* _Entries shown_
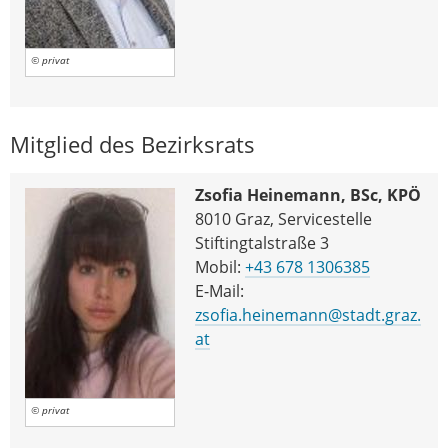
© privat
Mitglied des Bezirksrats
Zsofia Heinemann, BSc, KPÖ
8010 Graz, Servicestelle
Stiftingtalstraße 3
Mobil:
+43 678 1306385
E-Mail:
zsofia.heinemann@stadt.graz.
at
© privat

* _Problem statement_
Please transcribe the entries exactly, omitting the images.

* _Answer to the exercise_
© privat
Mitglied des Bezirksrats
Zsofia Heinemann, BSc, KPÖ
8010 Graz, Servicestelle
Stiftingtalstraße 3
Mobil:
+43 678 1306385
E-Mail:
zsofia.heinemann@stadt.graz.
at
© privat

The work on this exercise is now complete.